Love The Rule of Law!

Since I’ve been out of communication for so long, I thought I ought to re-state my position and some of my core values, while continuing my long-running diatribes.

Everything I write, these days, seems to align me with the intolerant, conservative right-wing, in Britain. Honestly, I’m not one of them.

Ever since I was a student, I’ve aligned myself with the left. It is my natural constituency, but that’s why I am concerned by the direction their journey has taken them. You can’t expect the right to do the right thing, but when the civil rights movements lose their way, who is left to stand for justice and truth?

I believe every individual human being is equally valuable because each contains a small, flickering flame of human consciousness, of sentience: by far our most precious asset. The same flame, of the same brightness and quality, seems to burn in each of us, and we crave communion – a merging of these tongues of fire – but we are condemned to live alone, because we don’t have direct access to each other’s experience.
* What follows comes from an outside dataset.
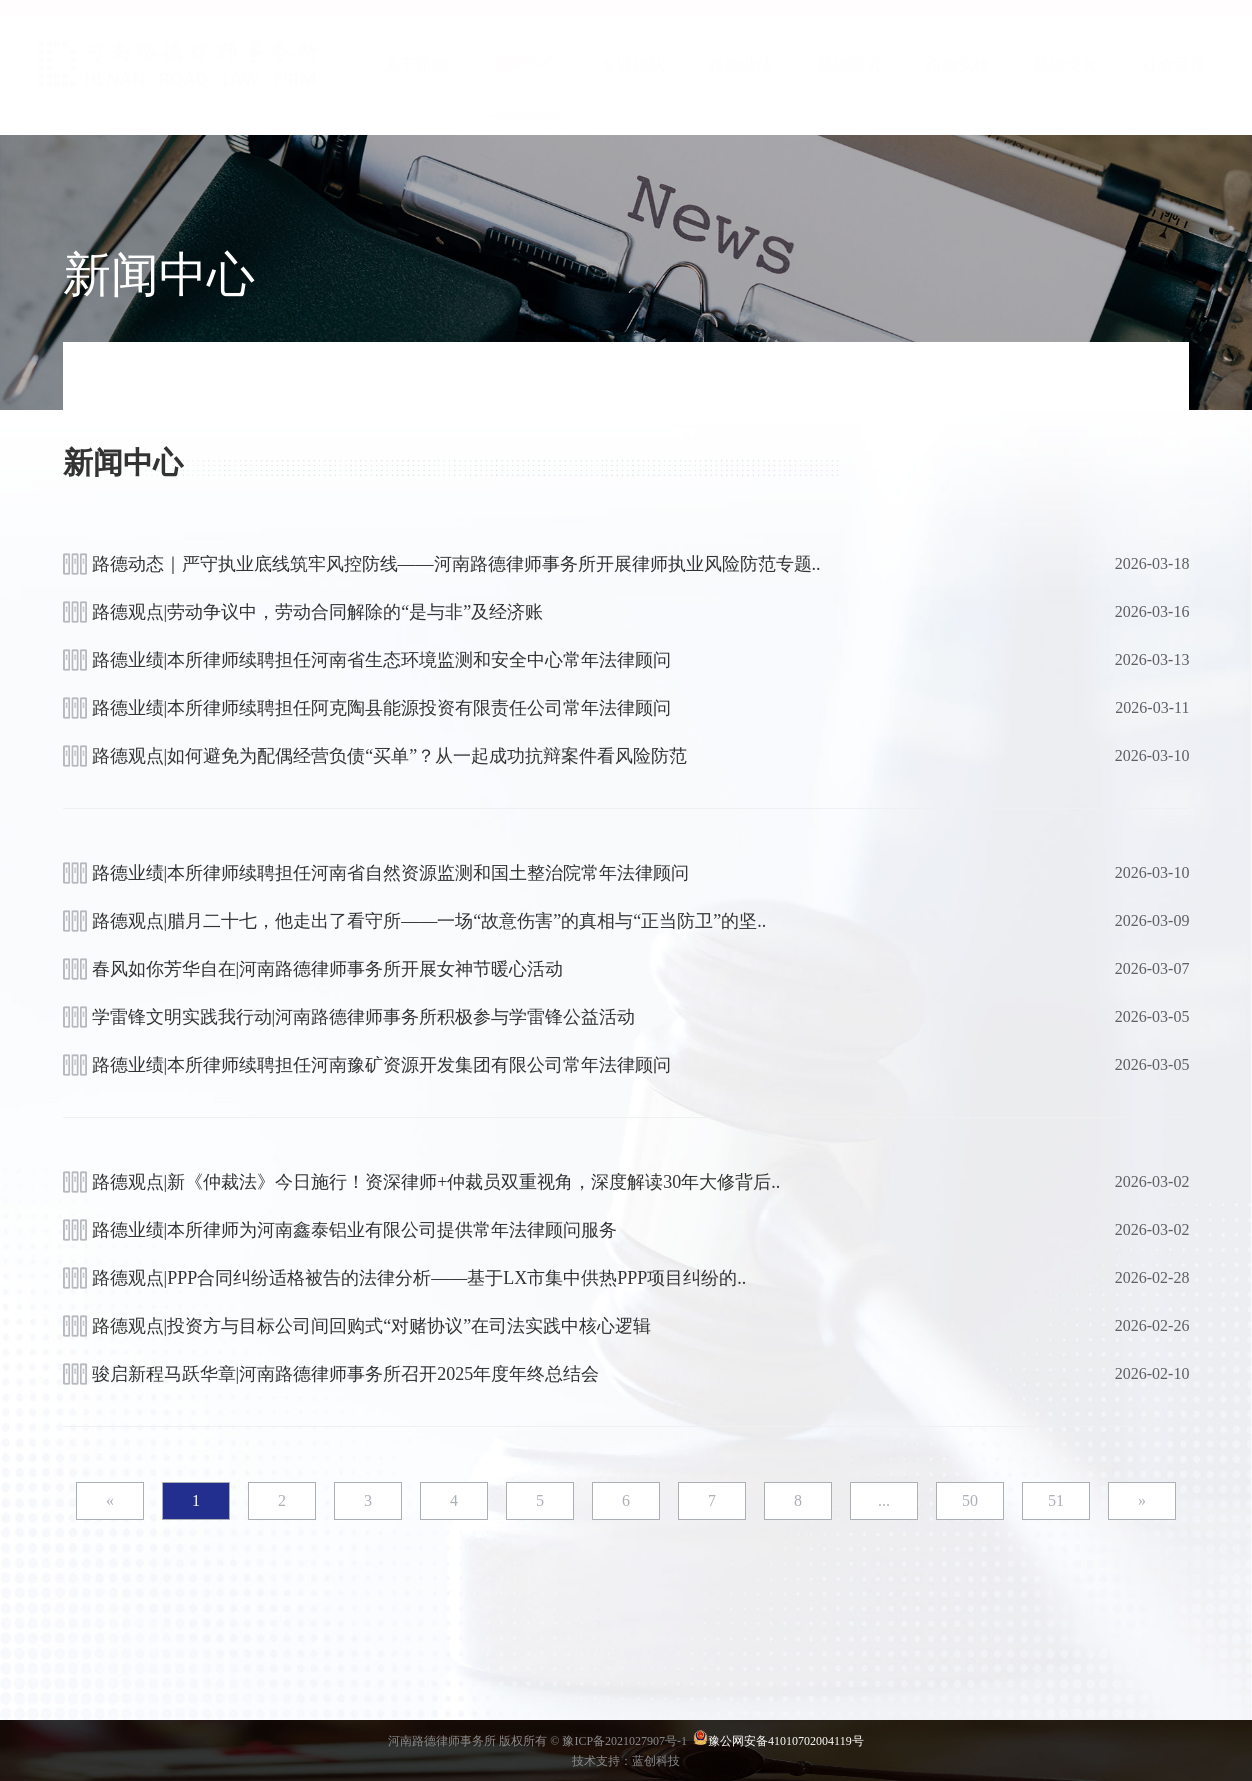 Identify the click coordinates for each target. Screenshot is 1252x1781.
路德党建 (958, 84)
Our sealed-in individualism makes us self-serving and overly indulgent of our own needs, but also flawed and limited in our abilities. We need to co-operate to survive.

We should, therefore, strive to build and maintain societies that foster empathy and compassion, that demand equality of respect for all individuals. In other words, I am a socialist: a believer in the virtue of civil society. 

Such societies need to be organised and administered. Its members need to agree on a set of rules that all will follow, because we can’t be certain to always make the right decision, no matter how sincerely we believe in our perspective on a thing. This is The Rule of Law, and it needs to be inviolable. To take the law into your own hands, even if you truly believe that your position is morally justifiable, is to break the pact with the other members of your community. If sincerity of belief allows you to break the rules, then, presumably it allows everyone to break the rules.

One thing we should have learned from Donald Trump’s America, from Charlottesville and the storming of the Capitol, is that the far right is always going to be more willing to take direct action to more violent extremes because, by definition, the left enshrines respect and care for others, and the right does not. So, if we resort to methods of unilateral violence, if we pursue conflict, we are enabling the far right and they are likely to be more ruthlessly destructive than we are. The fact that they are short-sighted in their violence, and will live to regret it, will be no comfort to us when they have dismantled everything we value and have worked for. 

We should remember, in our antipathy to society that it was Mrs. Thatcher, our most ultra-capitalist political leader who stated that there was “no such thing as society.” The Alt-Right have adapted very easily to the role of the rebels. Perhaps we shouldn’t be so ready to celebrate Social Justice Warriors. Warriors live by, and spread, conflict and division. Conflict and division will destroy us.